[Data provided]
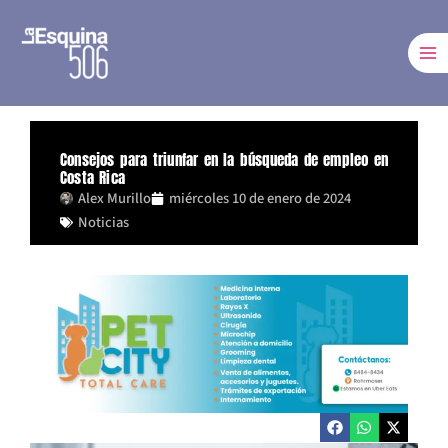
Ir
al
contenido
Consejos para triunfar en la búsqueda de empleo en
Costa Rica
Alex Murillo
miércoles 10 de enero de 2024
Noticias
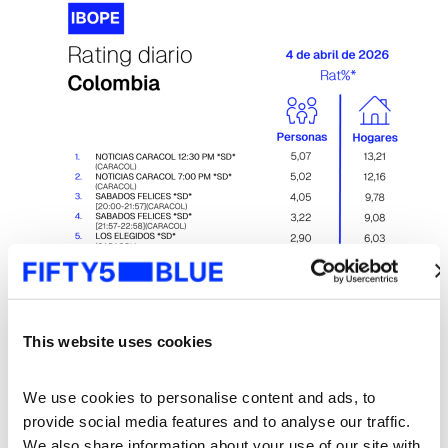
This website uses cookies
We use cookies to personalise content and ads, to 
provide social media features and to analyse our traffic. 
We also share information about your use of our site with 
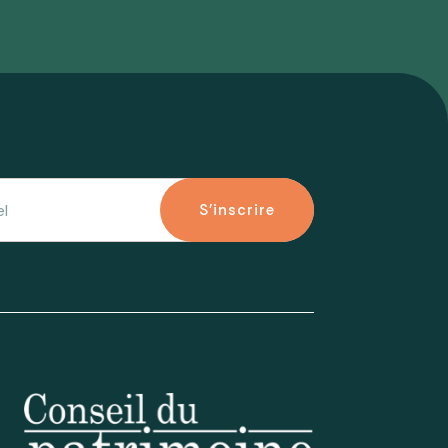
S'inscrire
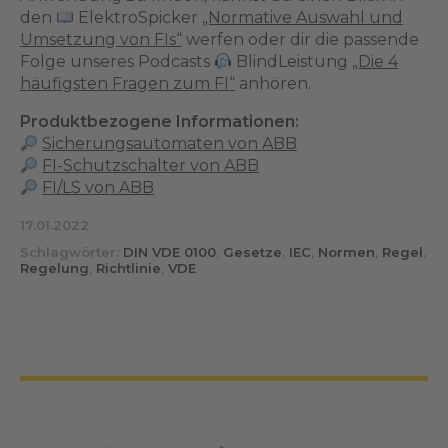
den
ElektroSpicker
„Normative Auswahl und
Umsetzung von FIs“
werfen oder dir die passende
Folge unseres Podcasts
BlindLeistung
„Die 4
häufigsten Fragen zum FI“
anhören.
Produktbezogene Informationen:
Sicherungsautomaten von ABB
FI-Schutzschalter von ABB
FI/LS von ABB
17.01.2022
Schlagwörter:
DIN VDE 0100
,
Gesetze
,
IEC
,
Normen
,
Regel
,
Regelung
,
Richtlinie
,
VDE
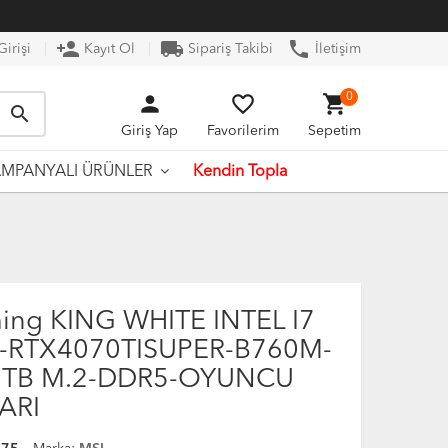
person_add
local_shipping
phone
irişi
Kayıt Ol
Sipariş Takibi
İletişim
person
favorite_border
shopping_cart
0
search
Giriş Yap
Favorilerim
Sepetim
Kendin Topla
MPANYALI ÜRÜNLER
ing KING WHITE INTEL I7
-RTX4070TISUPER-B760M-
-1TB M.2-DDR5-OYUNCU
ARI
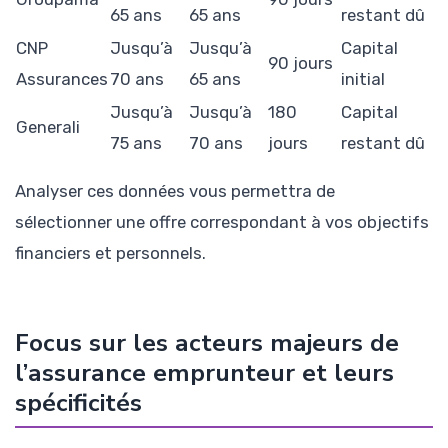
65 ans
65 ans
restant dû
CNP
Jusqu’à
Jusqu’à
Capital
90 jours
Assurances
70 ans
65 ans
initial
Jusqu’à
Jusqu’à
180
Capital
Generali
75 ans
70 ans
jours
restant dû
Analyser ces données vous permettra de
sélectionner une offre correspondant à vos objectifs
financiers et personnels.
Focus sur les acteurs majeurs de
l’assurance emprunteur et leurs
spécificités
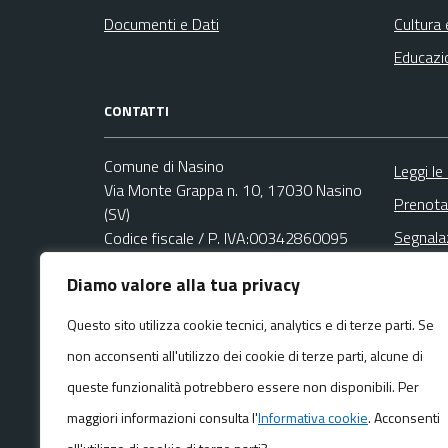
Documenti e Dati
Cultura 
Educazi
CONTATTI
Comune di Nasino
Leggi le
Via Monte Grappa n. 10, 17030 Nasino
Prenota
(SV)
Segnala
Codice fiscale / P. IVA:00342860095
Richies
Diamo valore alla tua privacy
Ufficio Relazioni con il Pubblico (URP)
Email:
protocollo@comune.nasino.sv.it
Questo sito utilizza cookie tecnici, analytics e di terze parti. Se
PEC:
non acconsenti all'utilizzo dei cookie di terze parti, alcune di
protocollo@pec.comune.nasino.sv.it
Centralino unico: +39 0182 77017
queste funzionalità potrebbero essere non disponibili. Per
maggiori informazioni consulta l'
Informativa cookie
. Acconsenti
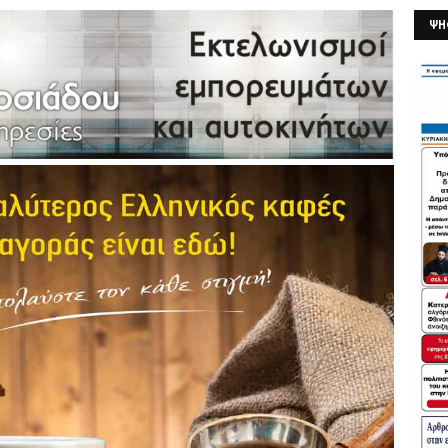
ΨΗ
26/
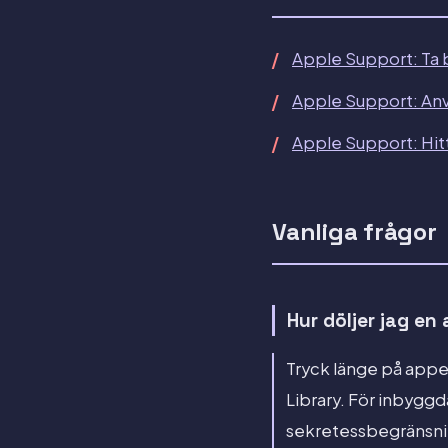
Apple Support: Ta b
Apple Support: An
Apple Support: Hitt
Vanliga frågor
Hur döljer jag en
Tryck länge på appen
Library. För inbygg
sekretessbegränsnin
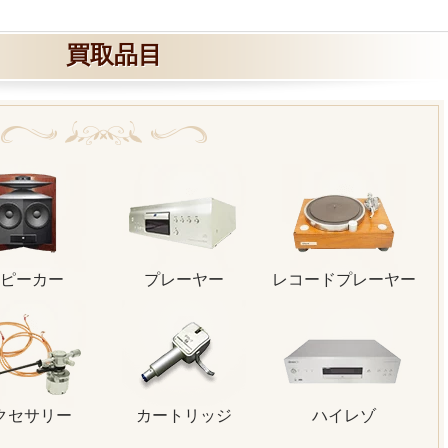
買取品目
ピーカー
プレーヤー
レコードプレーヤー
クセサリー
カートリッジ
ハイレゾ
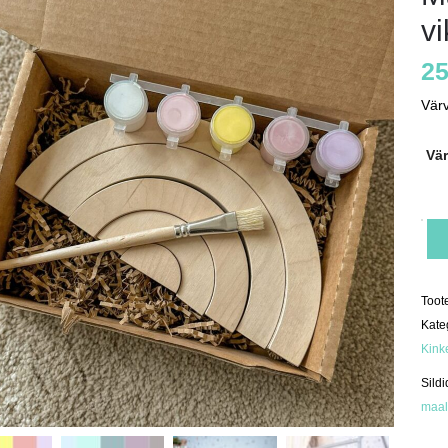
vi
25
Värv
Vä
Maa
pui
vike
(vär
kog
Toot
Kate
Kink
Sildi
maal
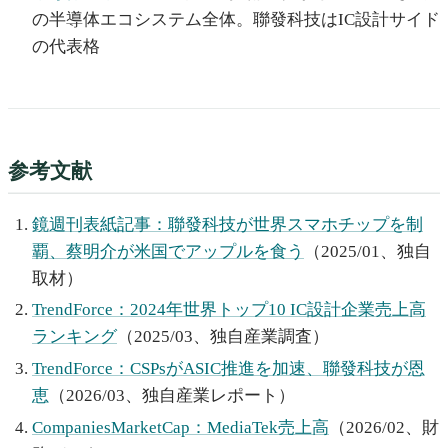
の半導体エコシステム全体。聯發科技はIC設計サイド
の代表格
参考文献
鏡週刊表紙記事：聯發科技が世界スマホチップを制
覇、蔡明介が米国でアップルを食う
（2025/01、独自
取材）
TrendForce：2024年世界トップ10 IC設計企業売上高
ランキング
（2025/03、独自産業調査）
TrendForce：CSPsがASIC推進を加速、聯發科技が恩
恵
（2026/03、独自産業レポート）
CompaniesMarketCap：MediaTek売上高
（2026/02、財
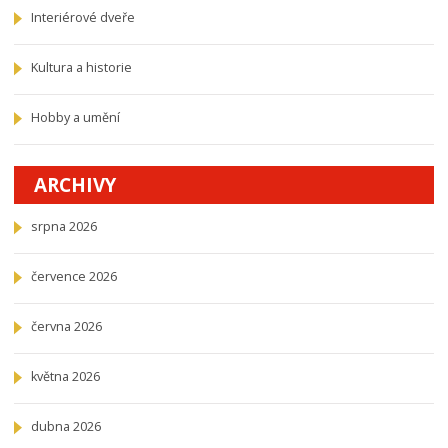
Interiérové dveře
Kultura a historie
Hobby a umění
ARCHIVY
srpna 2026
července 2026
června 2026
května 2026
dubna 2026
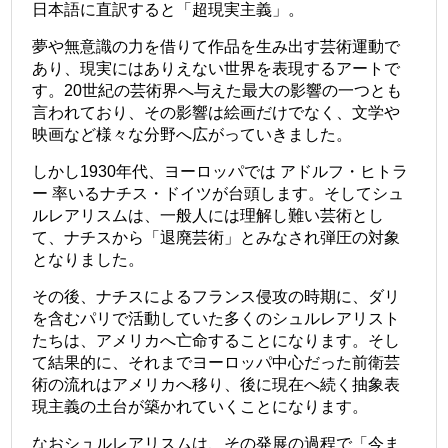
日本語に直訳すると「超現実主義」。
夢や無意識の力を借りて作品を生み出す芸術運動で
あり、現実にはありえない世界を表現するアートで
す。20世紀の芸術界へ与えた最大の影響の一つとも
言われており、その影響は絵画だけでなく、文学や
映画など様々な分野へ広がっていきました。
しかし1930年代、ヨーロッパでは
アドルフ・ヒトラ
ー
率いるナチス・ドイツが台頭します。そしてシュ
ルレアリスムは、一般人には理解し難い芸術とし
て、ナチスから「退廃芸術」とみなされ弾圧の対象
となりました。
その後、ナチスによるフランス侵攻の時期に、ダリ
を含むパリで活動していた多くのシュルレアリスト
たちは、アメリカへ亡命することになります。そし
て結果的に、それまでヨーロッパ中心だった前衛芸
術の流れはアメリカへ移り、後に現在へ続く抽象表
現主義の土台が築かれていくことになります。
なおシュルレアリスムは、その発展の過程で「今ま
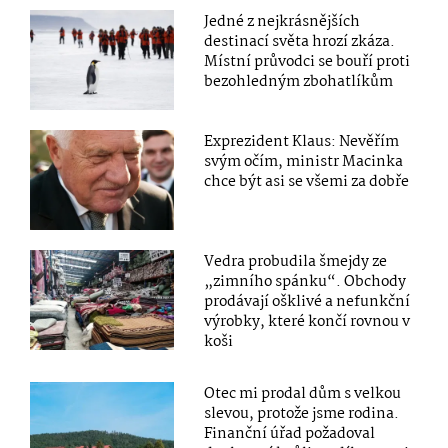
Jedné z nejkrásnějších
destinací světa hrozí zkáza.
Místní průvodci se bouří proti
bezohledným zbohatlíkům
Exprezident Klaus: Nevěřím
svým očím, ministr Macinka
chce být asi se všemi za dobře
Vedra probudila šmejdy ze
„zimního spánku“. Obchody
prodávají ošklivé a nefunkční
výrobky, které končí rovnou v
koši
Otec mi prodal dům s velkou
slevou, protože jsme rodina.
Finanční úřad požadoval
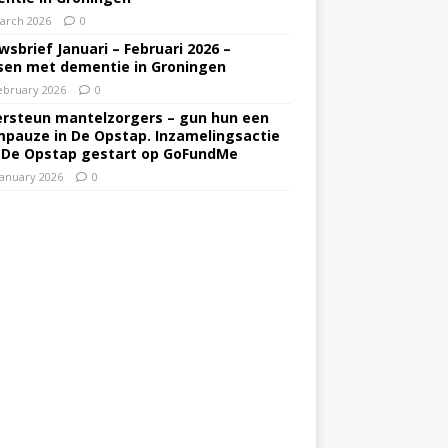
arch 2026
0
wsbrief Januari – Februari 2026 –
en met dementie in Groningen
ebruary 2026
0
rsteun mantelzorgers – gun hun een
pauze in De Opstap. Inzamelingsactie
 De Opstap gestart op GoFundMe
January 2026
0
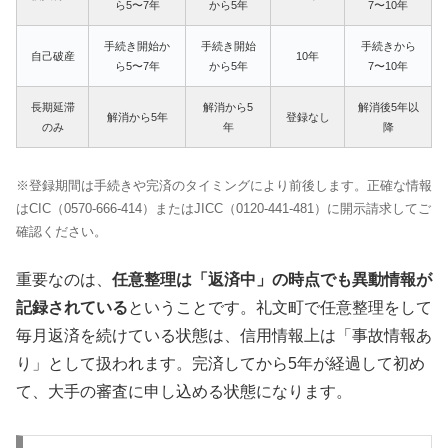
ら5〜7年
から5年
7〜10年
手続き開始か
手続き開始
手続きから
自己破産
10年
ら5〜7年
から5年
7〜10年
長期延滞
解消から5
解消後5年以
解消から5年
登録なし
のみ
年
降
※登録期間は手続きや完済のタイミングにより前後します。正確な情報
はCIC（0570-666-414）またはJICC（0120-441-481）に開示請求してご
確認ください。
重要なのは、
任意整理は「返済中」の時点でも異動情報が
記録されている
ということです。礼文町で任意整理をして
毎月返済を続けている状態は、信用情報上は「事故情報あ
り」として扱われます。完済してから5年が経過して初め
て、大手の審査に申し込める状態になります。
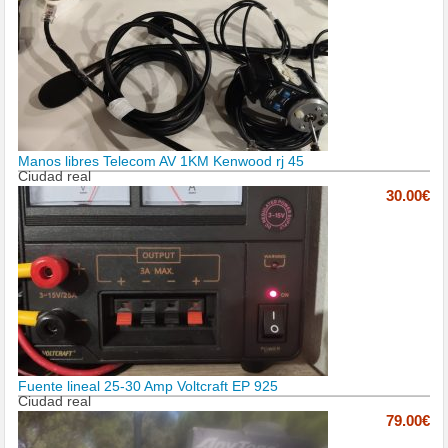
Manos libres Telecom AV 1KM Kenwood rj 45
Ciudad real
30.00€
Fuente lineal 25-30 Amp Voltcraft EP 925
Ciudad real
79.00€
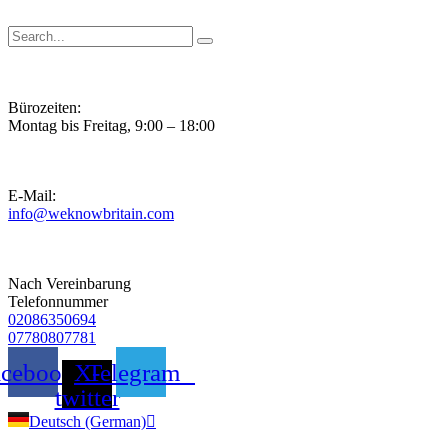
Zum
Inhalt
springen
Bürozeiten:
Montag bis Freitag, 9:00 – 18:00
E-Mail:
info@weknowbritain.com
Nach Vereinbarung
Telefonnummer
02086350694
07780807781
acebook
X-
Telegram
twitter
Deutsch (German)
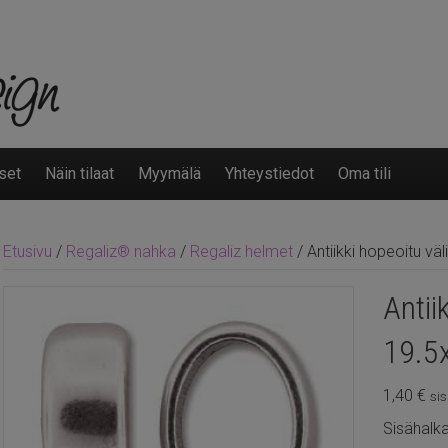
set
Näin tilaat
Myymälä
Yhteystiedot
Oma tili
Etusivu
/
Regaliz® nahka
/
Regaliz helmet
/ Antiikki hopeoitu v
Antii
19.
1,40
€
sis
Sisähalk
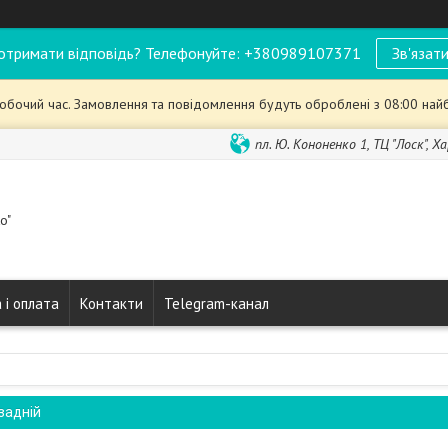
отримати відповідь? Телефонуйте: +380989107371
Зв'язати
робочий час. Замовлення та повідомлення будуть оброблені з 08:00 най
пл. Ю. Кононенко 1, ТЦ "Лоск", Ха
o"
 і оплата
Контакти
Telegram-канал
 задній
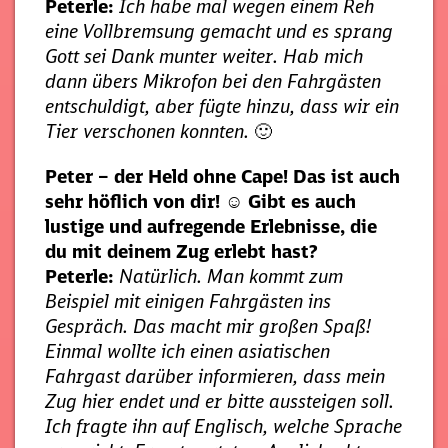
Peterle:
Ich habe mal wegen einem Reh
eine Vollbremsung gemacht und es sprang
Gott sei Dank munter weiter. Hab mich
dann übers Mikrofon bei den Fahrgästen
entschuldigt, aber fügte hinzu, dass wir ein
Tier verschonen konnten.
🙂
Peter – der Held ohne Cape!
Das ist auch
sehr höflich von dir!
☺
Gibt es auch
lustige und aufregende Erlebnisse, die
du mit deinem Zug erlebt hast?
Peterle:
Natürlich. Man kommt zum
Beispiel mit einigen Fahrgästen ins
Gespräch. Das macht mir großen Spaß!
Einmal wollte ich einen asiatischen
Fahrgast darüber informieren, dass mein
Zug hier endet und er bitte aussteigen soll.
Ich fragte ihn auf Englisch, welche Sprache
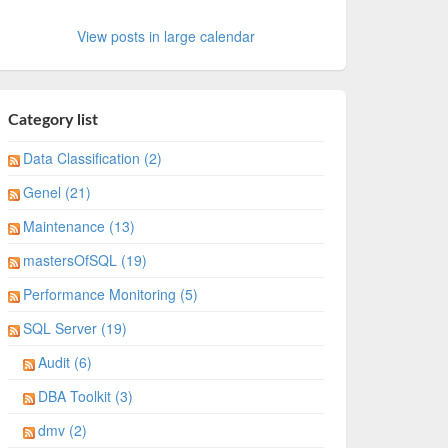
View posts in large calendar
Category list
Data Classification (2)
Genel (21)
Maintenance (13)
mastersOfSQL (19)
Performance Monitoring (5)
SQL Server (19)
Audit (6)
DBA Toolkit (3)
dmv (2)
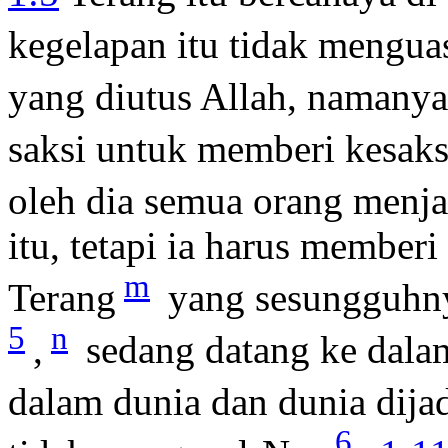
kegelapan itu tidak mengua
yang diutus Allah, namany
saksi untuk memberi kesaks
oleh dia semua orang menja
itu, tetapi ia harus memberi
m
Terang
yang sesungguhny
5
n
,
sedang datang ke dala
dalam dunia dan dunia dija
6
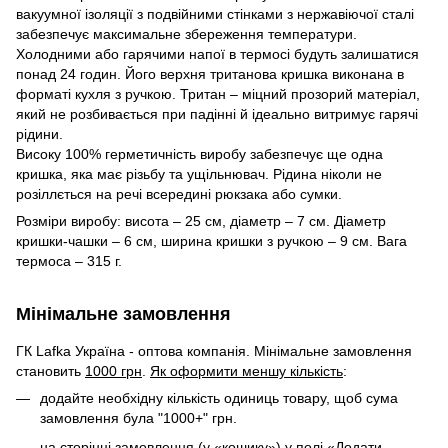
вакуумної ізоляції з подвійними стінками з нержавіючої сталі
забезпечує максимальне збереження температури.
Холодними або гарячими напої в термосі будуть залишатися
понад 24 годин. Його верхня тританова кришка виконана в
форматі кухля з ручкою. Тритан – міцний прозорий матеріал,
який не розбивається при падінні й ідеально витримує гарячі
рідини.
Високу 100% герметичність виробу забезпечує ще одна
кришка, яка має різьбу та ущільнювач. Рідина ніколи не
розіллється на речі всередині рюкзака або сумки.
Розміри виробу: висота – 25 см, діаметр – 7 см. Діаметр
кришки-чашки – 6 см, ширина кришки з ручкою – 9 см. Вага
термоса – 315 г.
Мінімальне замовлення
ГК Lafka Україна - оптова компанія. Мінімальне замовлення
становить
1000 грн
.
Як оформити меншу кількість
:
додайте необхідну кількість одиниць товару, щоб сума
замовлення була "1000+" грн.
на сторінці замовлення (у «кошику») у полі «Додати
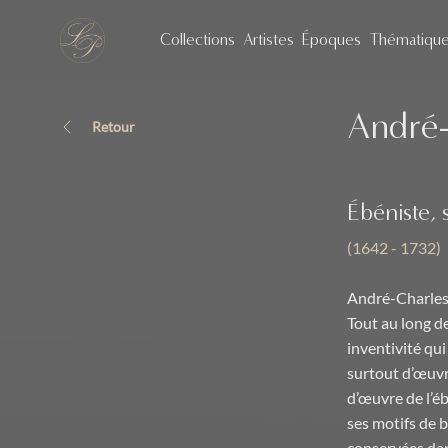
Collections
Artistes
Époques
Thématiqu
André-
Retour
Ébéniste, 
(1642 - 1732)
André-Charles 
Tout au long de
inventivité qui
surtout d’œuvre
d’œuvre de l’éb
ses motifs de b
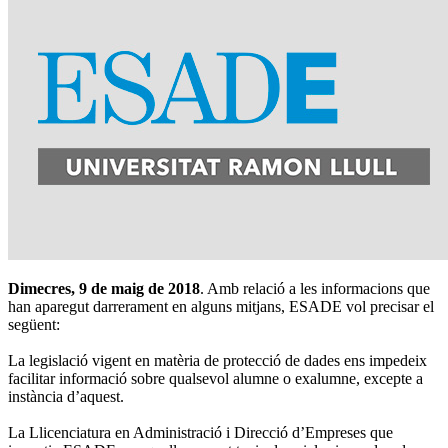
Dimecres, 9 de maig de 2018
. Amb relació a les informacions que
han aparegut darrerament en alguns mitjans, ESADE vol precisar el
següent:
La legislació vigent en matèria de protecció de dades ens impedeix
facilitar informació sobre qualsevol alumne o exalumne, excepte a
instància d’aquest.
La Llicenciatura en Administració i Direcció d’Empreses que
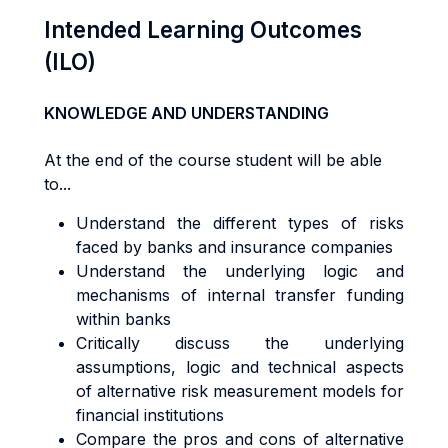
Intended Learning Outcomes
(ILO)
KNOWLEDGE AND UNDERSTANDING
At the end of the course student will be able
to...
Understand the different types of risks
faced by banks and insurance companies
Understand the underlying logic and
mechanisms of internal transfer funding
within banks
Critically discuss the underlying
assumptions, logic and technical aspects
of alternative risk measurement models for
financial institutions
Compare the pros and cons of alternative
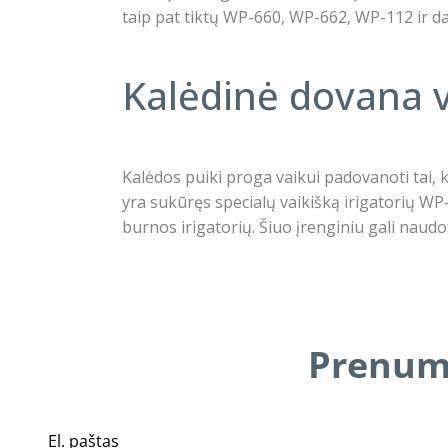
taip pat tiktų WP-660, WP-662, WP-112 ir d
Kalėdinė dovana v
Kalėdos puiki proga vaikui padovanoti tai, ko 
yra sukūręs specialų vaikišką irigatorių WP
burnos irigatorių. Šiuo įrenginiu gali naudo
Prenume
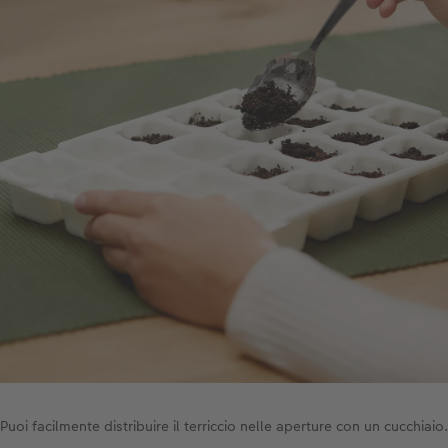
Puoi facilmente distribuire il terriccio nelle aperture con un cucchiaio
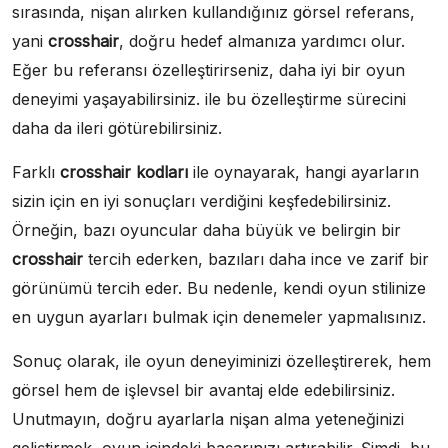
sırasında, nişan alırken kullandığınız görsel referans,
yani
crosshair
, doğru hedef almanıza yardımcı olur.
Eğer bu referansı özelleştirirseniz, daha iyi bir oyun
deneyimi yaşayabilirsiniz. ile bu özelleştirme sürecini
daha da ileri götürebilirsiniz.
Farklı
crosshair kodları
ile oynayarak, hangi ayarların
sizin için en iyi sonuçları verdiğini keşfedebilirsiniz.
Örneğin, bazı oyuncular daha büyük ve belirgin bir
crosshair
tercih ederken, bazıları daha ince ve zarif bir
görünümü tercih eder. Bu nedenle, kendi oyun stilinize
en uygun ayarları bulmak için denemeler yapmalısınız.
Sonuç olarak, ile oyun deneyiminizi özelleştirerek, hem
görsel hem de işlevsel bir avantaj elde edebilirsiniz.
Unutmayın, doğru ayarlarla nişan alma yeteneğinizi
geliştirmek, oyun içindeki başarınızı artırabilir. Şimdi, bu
[/Data provided]
- **Work instructions**: Every line that holds the string "кількість" must be copied from the records above.

- **Final answer**:
Як оформити меншу кількість
додайте необхідну кількість одиниць товару, щоб сума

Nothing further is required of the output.